**Problem details:**
Reproduce each record exactly, but exclude every picture.

**Supplied data:**
=====

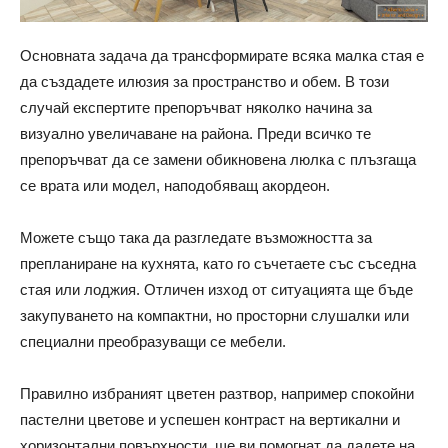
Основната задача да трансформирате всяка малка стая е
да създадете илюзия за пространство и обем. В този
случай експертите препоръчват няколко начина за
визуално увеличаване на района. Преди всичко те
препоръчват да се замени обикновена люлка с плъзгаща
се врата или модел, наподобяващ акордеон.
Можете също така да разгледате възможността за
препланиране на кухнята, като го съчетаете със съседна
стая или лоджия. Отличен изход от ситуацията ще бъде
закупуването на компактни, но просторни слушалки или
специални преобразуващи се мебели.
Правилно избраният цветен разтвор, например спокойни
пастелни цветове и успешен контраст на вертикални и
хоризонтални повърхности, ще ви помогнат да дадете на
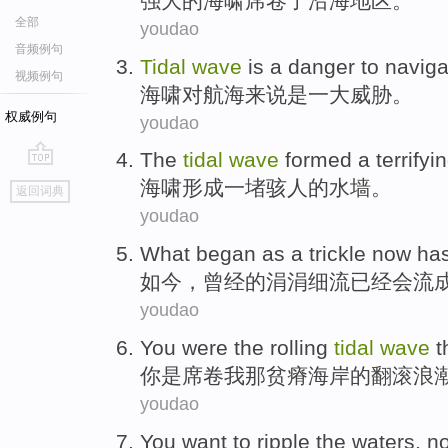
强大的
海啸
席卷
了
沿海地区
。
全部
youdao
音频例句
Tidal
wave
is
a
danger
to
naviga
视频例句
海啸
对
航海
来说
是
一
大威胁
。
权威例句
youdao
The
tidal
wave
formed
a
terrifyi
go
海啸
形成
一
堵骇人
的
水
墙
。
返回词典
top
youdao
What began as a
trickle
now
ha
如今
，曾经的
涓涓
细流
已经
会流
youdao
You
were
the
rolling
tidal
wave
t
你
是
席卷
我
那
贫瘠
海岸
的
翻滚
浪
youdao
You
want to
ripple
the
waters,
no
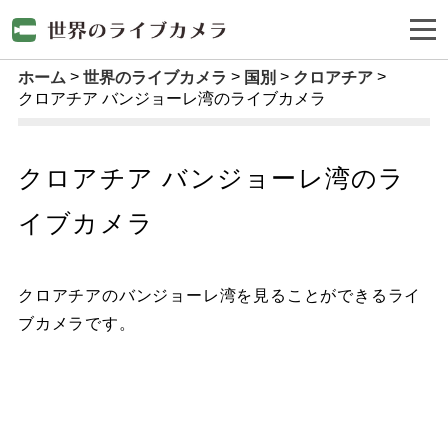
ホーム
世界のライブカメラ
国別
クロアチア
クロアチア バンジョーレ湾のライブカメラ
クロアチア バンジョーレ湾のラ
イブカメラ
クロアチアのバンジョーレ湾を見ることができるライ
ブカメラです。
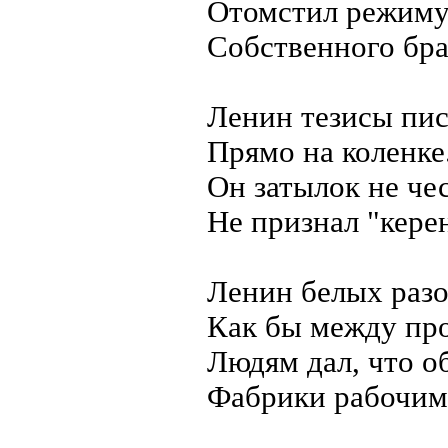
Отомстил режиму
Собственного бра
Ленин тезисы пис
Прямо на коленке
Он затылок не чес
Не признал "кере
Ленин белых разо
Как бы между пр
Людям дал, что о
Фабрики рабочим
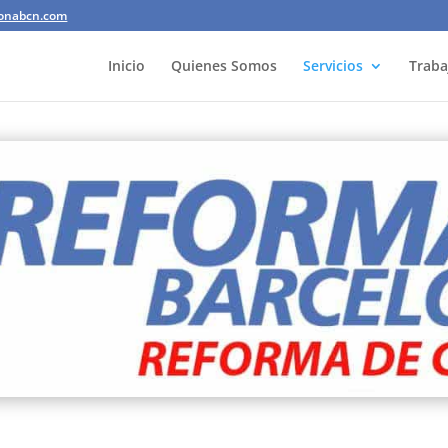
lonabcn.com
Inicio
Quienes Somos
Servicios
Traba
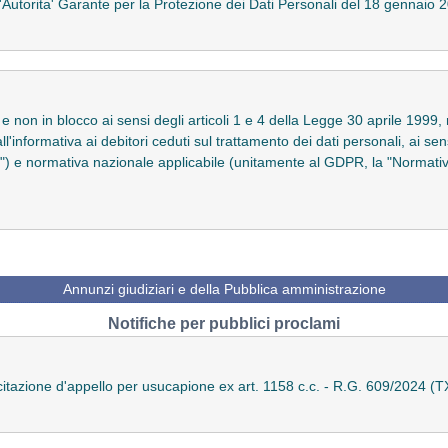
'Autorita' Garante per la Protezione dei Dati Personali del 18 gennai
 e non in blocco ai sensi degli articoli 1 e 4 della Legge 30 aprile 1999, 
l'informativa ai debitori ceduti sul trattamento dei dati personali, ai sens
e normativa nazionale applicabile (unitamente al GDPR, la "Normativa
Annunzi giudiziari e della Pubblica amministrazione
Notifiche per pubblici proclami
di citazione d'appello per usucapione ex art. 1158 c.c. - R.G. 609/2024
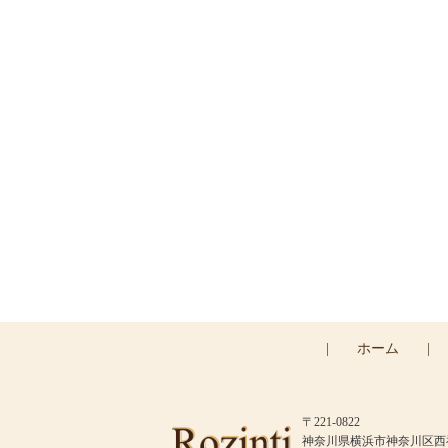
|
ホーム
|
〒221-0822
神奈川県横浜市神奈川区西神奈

=====

**Written solution:**
Основната задача да трансформирате всяка малка стая е
да създадете илюзия за пространство и обем. В този
случай експертите препоръчват няколко начина за
визуално увеличаване на района. Преди всичко те
препоръчват да се замени обикновена люлка с плъзгаща
се врата или модел, наподобяващ акордеон.
Можете също така да разгледате възможността за
препланиране на кухнята, като го съчетаете със съседна
стая или лоджия. Отличен изход от ситуацията ще бъде
закупуването на компактни, но просторни слушалки или
специални преобразуващи се мебели.
Правилно избраният цветен разтвор, например спокойни
пастелни цветове и успешен контраст на вертикални и
хоризонтални повърхности, ще ви помогнат да дадете на
强大的
海啸
席卷
了
沿海地区
。
全部
youdao
音频例句
Tidal
wave
is
a
danger
to
naviga
视频例句
海啸
对
航海
来说
是
一
大威胁
。
权威例句
youdao
The
tidal
wave
formed
a
terrifyi
go
海啸
形成
一
堵骇人
的
水
墙
。
返回词典
top
youdao
What began as a
trickle
now
ha
如今
，曾经的
涓涓
细流
已经
会流
youdao
You
were
the
rolling
tidal
wave
t
你
是
席卷
我
那
贫瘠
海岸
的
翻滚
浪
youdao
You
want to
ripple
the
waters,
no
ホーム
世界のライブカメラ
国別
クロアチア
クロアチア バンジョーレ湾のライブカメラ
クロアチア バンジョーレ湾のラ
イブカメラ
クロアチアのバンジョーレ湾を見ることができるライ
ブカメラです。
Отомстил режиму
Собственного бра
Ленин тезисы пис
Прямо на коленке
Он затылок не чес
Не признал "кере
Ленин белых разо
Как бы между пр
Людям дал, что о
Фабрики рабочим
lonabcn.com
Inicio
Quienes Somos
Servicios
Traba
'Autorita' Garante per la Protezione dei Dati Personali del 18 gennai
 e non in blocco ai sensi degli articoli 1 e 4 della Legge 30 aprile 1999, 
l'informativa ai debitori ceduti sul trattamento dei dati personali, ai sens
e normativa nazionale applicabile (unitamente al GDPR, la "Normativa
Annunzi giudiziari e della Pubblica amministrazione
Notifiche per pubblici proclami
di citazione d'appello per usucapione ex art. 1158 c.c. - R.G. 609/2024
|
ホーム
|
〒221-0822
神奈川県横浜市神奈川区西神奈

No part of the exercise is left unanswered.